The last time I saw him, he had returned home from fighting America’s war In the land of Iraq. I asked him, “what are you going to do now that you are home”

He replied, “I want to go back and blow some brains out”

“You’re not serious,” I questioned, wondering if this was an ugly example of his warped sense of humour.  He didn’t respond. I don’t think he smiled.

In search of a more loving mood, I change the conversation. But I could not find his smile. I could not find his love.

The day I heard of his fate, I realized I had been speaking to a ghost; for the cousin and friend I once knew never returned from Iraq.

With his wife and son away from home, he took a gun pointed it to his head and like he had spoken, blew his own brains out.

Now I say tearful thanks to him for bringing greater attention to the mental illness that comes from the many wars of our lives.

His broken life sheds light on the millions of mentally ill living with sicknesses our eyes cannot see, struggling to cope with the ravages of life.

As mental illness spreads like a virus, we urgently see the need to learn how to love and how to save another mind, another lost loved-one.

To all desolate war veterans driven to take their own life, thank you for your service. Thank God for your life.

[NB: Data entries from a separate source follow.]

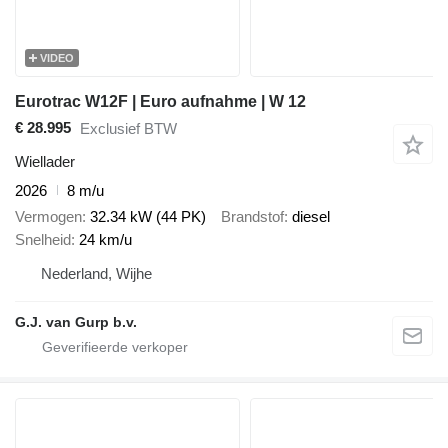
VIDEO
Eurotrac W12F | Euro aufnahme | W 12
€ 28.995
Exclusief BTW
Wiellader
2026
8 m/u
Vermogen
32.34 kW (44 PK)
Brandstof
diesel
Snelheid
24 km/u
Nederland, Wijhe
G.J. van Gurp b.v.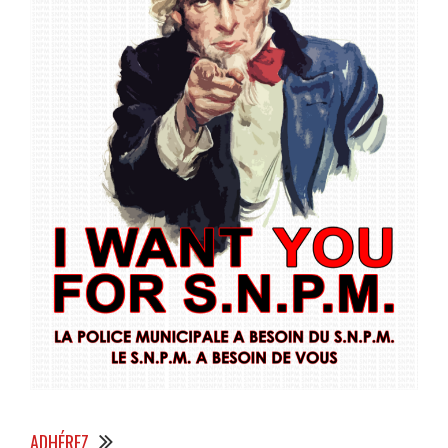
ADHÉREZ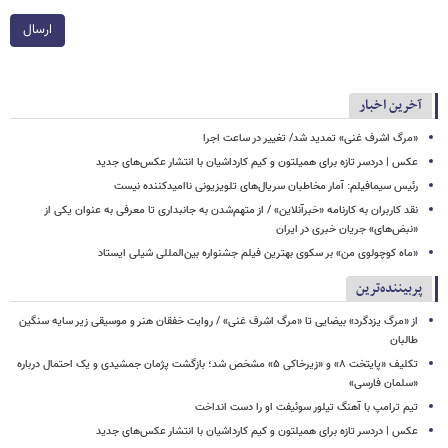
ارسال
آخرین اخبار
​​​​​​​«مرگ اشرف غنی» تمدید شد/ تغییر در ساعت اجرا
عکس | دردسر تازه برای همیلتون و کیم کارداشیان با انتشار عکس‌های جدید
رئیس سیمافیلم: آمار مخاطبان سریال‌های تلویزیونی ناامیدکننده نیست
نقد کاربران به کارنامه «خبرآنلاین» / از متهم‌شدن به جانبداری تا معرفی به عنوان یکی از
«نبض‌های» جریان خبری در ایران
«ماه کوچولوی من» بر سکوی بهترین فیلم جشنواره بین‌المللی شیلی ایستاد
پربیننده‌ترین
از «مرگ یزدگرد» بیضایی تا «مرگ اشرف غنی» / روایت خفقان هنر و موسیقی زیر سایه سنگین
طالبان
تکلیف «پایتخت ۸» و «زیرخاکی ۵» مشخص شد؛ بازگشت پژمان جمشیدی و یک احتمال درباره
«سلمان فارسی»
تیم ترامپ با آهنگ تیلور سوئیفت او را دست انداخت
عکس | دردسر تازه برای همیلتون و کیم کارداشیان با انتشار عکس‌های جدید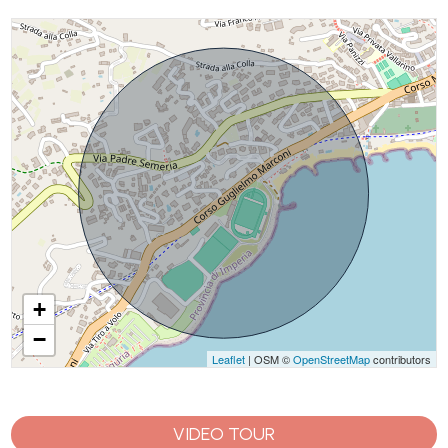
+
−
Leaflet
| OSM ©
OpenStreetMap
contributors
VIDEO TOUR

Vengeance and Anger Killed My Cousin

On Monday morning, I received one of the most tragic news of my life. My cousin, who I loved, and grew up with as a child, shot himself to death. I was devastated by this tragic loss, but interestingly enough, I was not too shocked.

Though I experienced him in our childhood, as a kind and loving playmate. With age, he unfortunately seemed to become visibly bitter and consumed with vengeance and anger.

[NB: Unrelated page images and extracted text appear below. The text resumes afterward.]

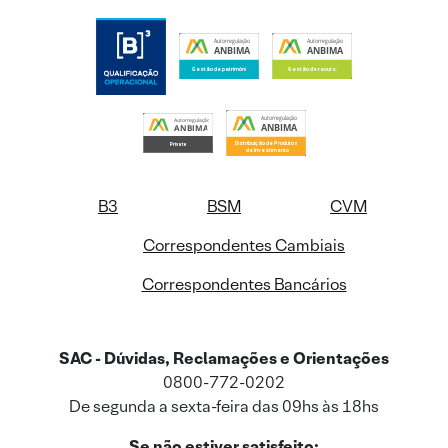
B3
BSM
CVM
Correspondentes Cambiais
Correspondentes Bancários
SAC - Dúvidas, Reclamações e Orientações
0800-772-0202
De segunda a sexta-feira das 09hs às 18hs
Se não estiver satisfeito: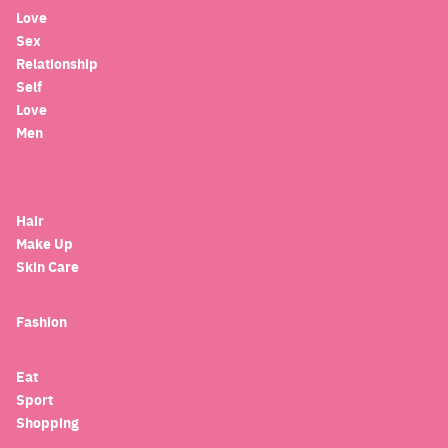
Love
Sex
Relationship
Self
Love
Men
Hair
Make Up
Skin Care
Fashion
Eat
Sport
Shopping
Search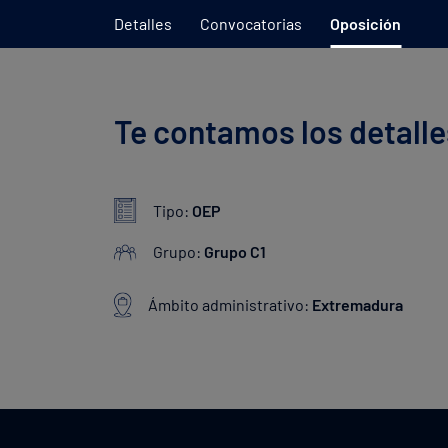
Detalles
Convocatorias
Oposición
Te contamos los detalle
Tipo:
OEP
Grupo:
Grupo C1
Ámbito administrativo:
Extremadura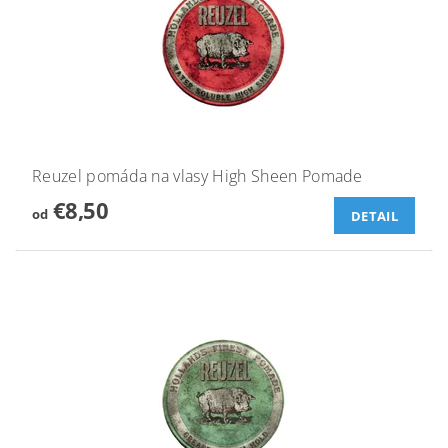
Reuzel pomáda na vlasy High Sheen Pomade
€8,50
od
DETAIL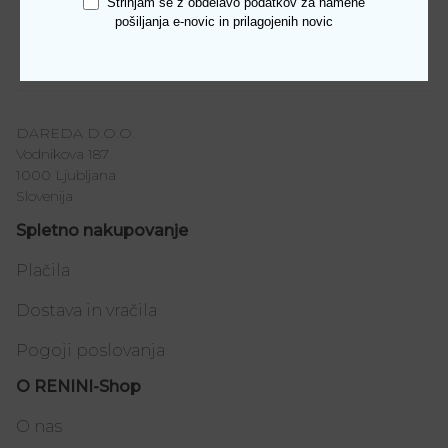
Strinjam se z obdelavo podatkov za namene
pošiljanja e-novic in prilagojenih novic
Številka
36, 37, 38, 39, 40, 41
DAREDA D.O.O.
Vodnikova 187
1000 Ljubljana
Slovenija
Spletno nakupovanje
Plačila
Dostava in vračila
Pogoji poslovanja
O RENINI-Shop
O nas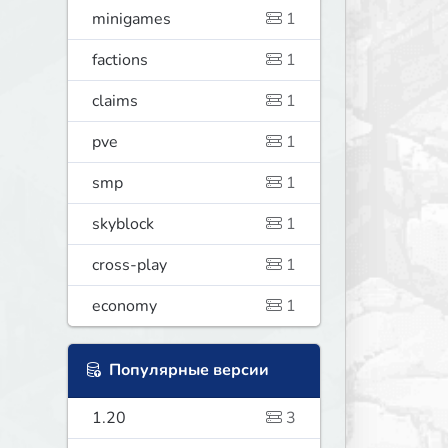
minigames
1
factions
1
claims
1
pve
1
smp
1
skyblock
1
cross-play
1
economy
1
Популярные версии
1.20
3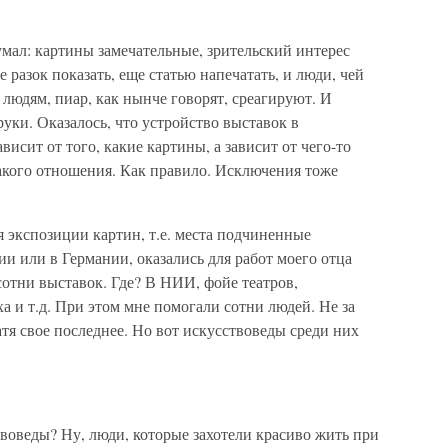
умал: картины замечательные, зрительский интерес
 разок показать, еще статью напечатать, и люди, чей
 людям, пиар, как нынче говорят, среагируют. И
уки. Оказалось, что устройство выставок в
висит от того, какие картины, а зависит от чего-то
акого отношения. Как правило. Исключения тоже
я экспозиции картин, т.е. места подчиненные
ии или в Германии, оказались для работ моего отца
сотни выставок. Где? В НИИ, фойе театров,
ха и т.д. При этом мне помогали сотни людей. Не за
атя свое последнее. Но вот искусствоведы среди них
твоведы? Ну, люди, которые захотели красиво жить при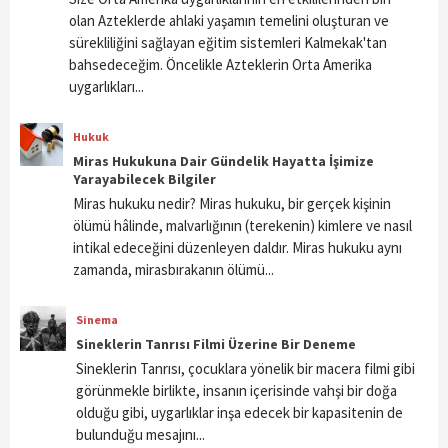
olan Azteklerde ahlaki yaşamın temelini oluşturan ve
sürekliliğini sağlayan eğitim sistemleri Kalmekak'tan
bahsedeceğim. Öncelikle Azteklerin Orta Amerika
uygarlıkları...
Hukuk
Miras Hukukuna Dair Gündelik Hayatta İşimize
Yarayabilecek Bilgiler
Miras hukuku nedir? Miras hukuku, bir gerçek kişinin
ölümü hâlinde, malvarlığının (terekenin) kimlere ve nasıl
intikal edeceğini düzenleyen daldır. Miras hukuku aynı
zamanda, mirasbırakanın ölümü...
Sinema
Sineklerin Tanrısı Filmi Üzerine Bir Deneme
Sineklerin Tanrısı, çocuklara yönelik bir macera filmi gibi
görünmekle birlikte, insanın içerisinde vahşi bir doğa
olduğu gibi, uygarlıklar inşa edecek bir kapasitenin de
bulunduğu mesajını...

He was in the U.S. Army, and I remember him saying that ‘he could not wait to be deployed, because he would get to kill people.’ The comment made me uncomfortable, but I chose to believe it was just his ‘dark’ attempt at humour. I could never have thought that if he were not in a legitimate war, where he could easily pull the trigger of his gun to release his vengeance and anger, he would turn the gun on himself.

This reminds me of part 3 of the movie, Ong-Bak. At the end of this film, A Thai warrior named Ting prepares to fight an evil leader and his army. Ting burns with vengeance and hate for this leader. Before the battle begins, Ting has a vision of the battle.  In the vision, I could see the vengeance and anger on his face, as he virtually obliterates the opposing army. However, the evil leader throws a spear, which pierces Ting’s heart through to the other side of his body. As he comes to terms with his impending demise, Ting hears the message:

I feed off the vengeance in your heart. You can never overcome me.

At that moment, he reverts from his vision. He rids himself of the hateful emotions that consumed him, and begins fighting. The look on his face is calm, un-emotional and focused on ridding the world of the evil enemy. Vengeance and anger is replaced by the strategy and skill that would lead to the ultimate defeat of his enemy.

My cousin, it seemed, could never get rid of his enemy, his anger. He vengeance fed off the anger in his heart. He never overcame it. It overcome him. I will forever miss him, still I thank him for a most powerful lesson. I just wish he didn’t have to give his life to teach it.